Bioengineering:
Merging Medicine and Technology
Imagine if we could deliver biotherapies directly to the heart or engineer new tissue to repair a diseased organ. What if we had the tools to precisely analyze developmental deformities of the skeleton or create synthetic bone materials to repair fractured bones?
The Birth of a New Discipline
The new discipline of bioengineering is melding the fields of medicine and engineering, and a new breed of scientist, the bioengineer, is applying the tools of engineering — manipulating, modeling, and designing processes — to the discipline of biology, deepening our understanding of complex living systems.
Stanford bioengineers are working at the leading edge of an entirely new approach to medicine, one that holds the promise of fundamentally transforming the way we diagnose, treat, and prevent disease.
Turning Gray Matter
Into Black and White
The central nervous system (the brain and spinal cord) is a contradictory network. On the one hand, its neurons and cells are extremely adaptable. Yet it is also extremely sensitive, virtually shutting down after an injury or trauma.
Karl Deisseroth, MD, PhD, assistant professor of bioengineering and of psychiatry and behavioral sciences, has some new ideas about how to shed light on this extraordinarily complex system. What if, he asks, circuitry glitches rather than chemical imbalances are responsible for many mental disorders? He and his colleagues in neuroscience, bioengineering, and psychiatry are devising the tools to find out, using engineering techniques to analyze the brain's components at their most fundamental level. His premise is that if we can actually see how brain cells communicate — in real time — it may be possible to design treatments for disorders ranging from chronic depression to autism to Alzheimer's disease.

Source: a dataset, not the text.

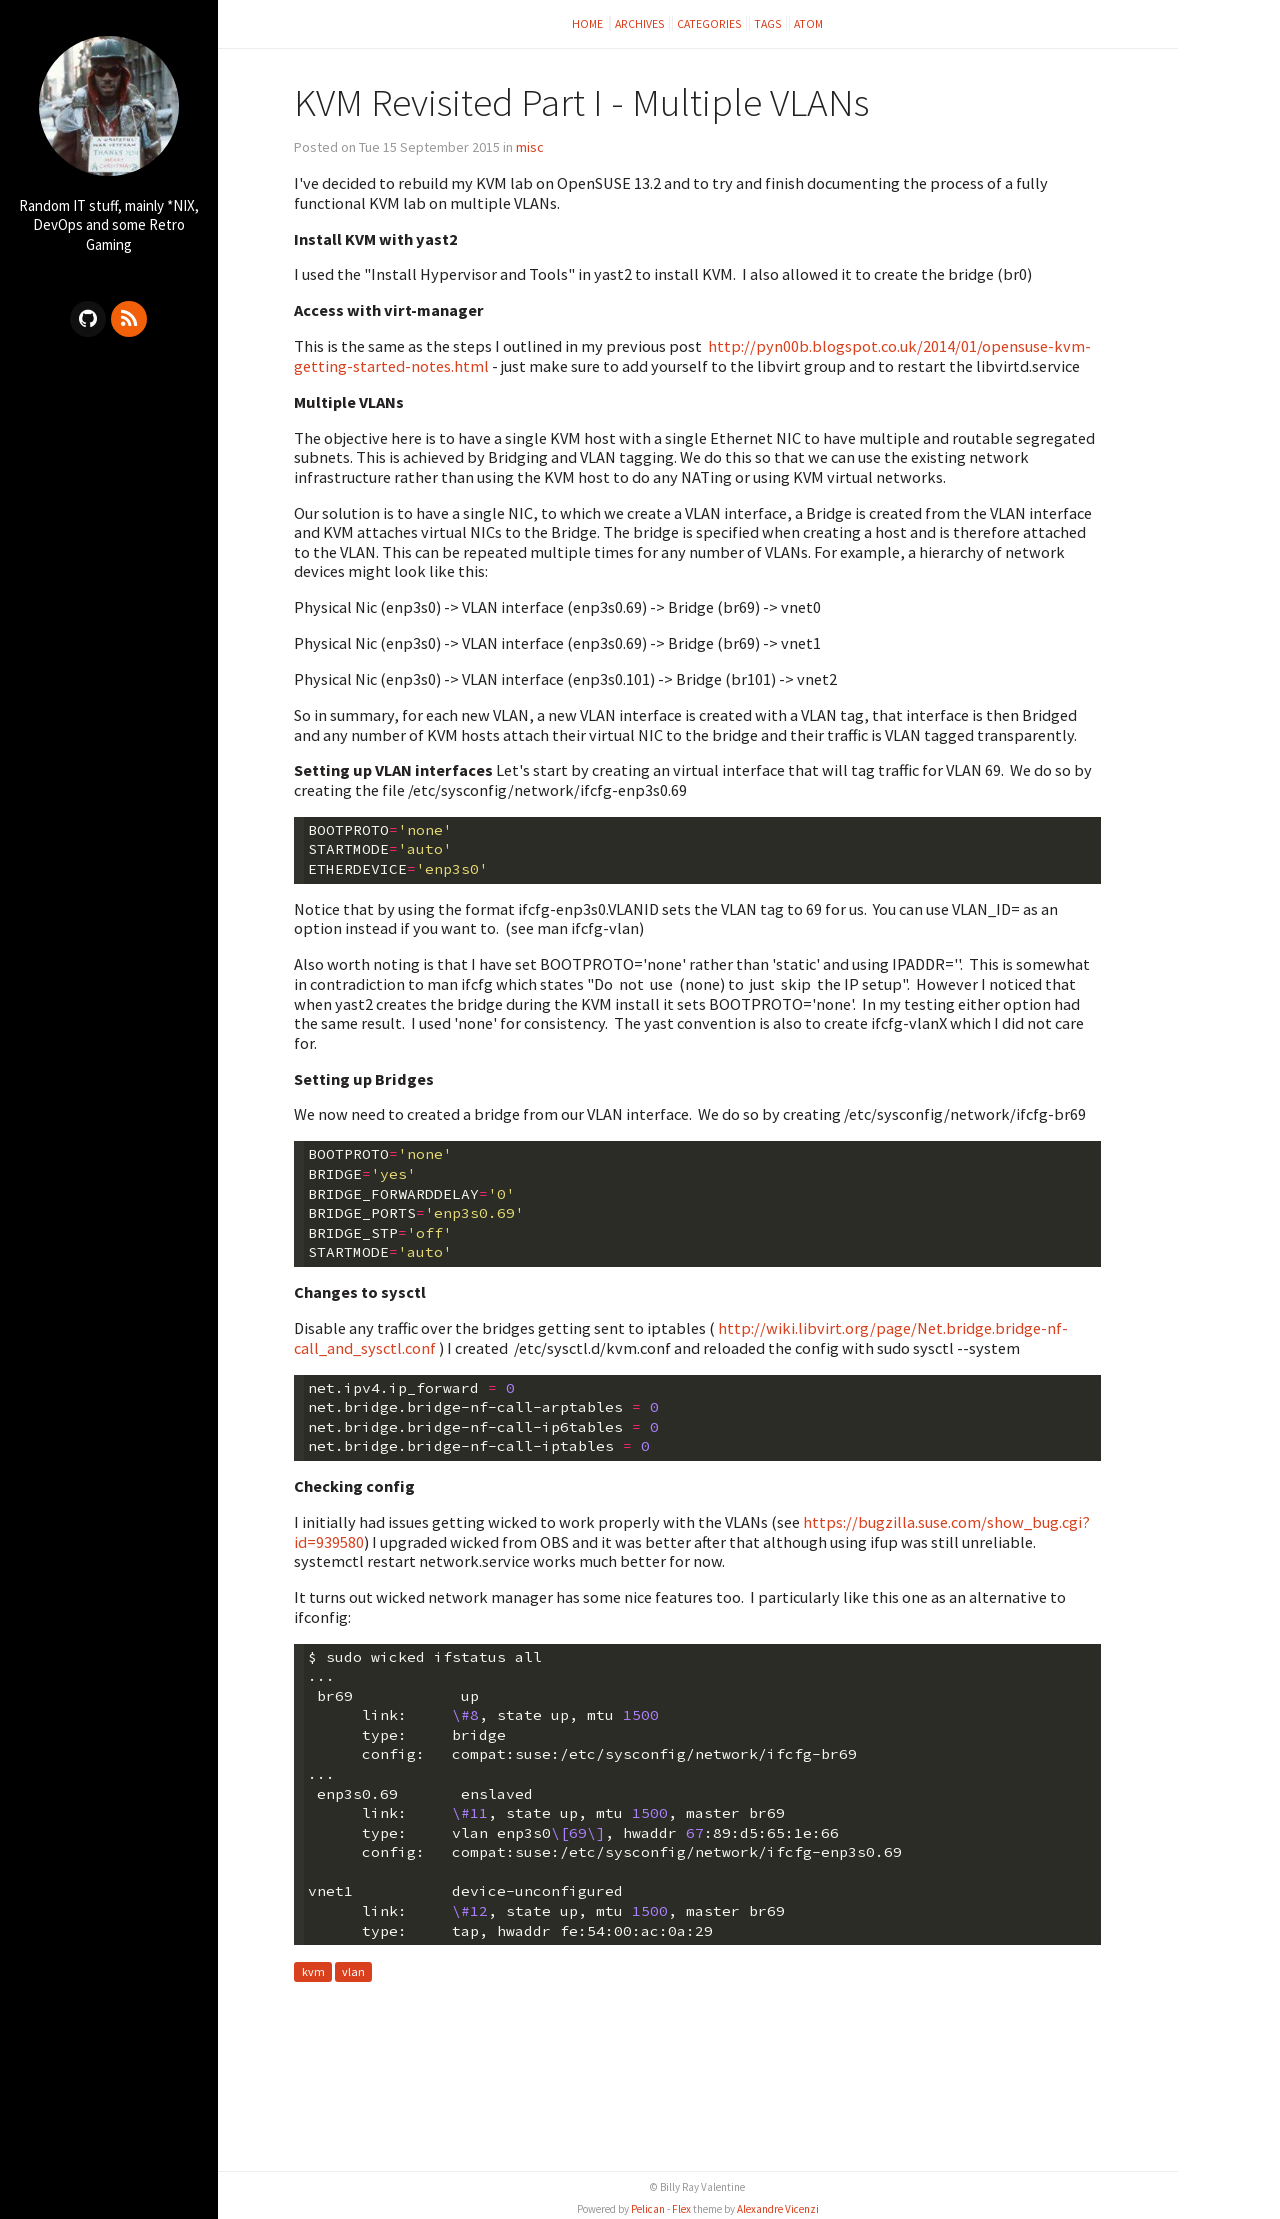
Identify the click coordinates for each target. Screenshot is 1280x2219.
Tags (768, 23)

Clinical Challenges from New Perspectives
The success and vitality of this endeavor will depend in great part on our ability to educate a new generation of scientists who will embrace this still-evolving field. The eminent faculty we have already recruited and the first-rate students who have been drawn to our graduate program testify to the strength of our approach. Projections for the department include 24 faculty over the next decade, along with an expanding graduate program and a new undergraduate program. Our plans for growth reflect the burgeoning interest in the field and guarantee that Stanford faculty and students will play a key role in inventing the future of this new discipline.
Educating the Next Generation
As the field of bioengineering matures, the possibilities for clinical applications grow even more promising. Bioengineers, working closely with their colleagues in a wide range of traditional departments, from cardiology and cancer biology to chemical engineering and computer science, are forging new pathways in many areas of medicine.
In cancer research, scientists are pursuing bioprocess engineering techniques that will allow patients to synthesize specially tailored medicines. In orthopedics, they are working to develop real-time navigation tools to be used in minimally invasive surgery. And in cardiovascular medicine, researchers are exploring intravascular imaging techniques that could vastly improve the diagnosis of heart disease. Together, their efforts hold out enormous hope for advancing health.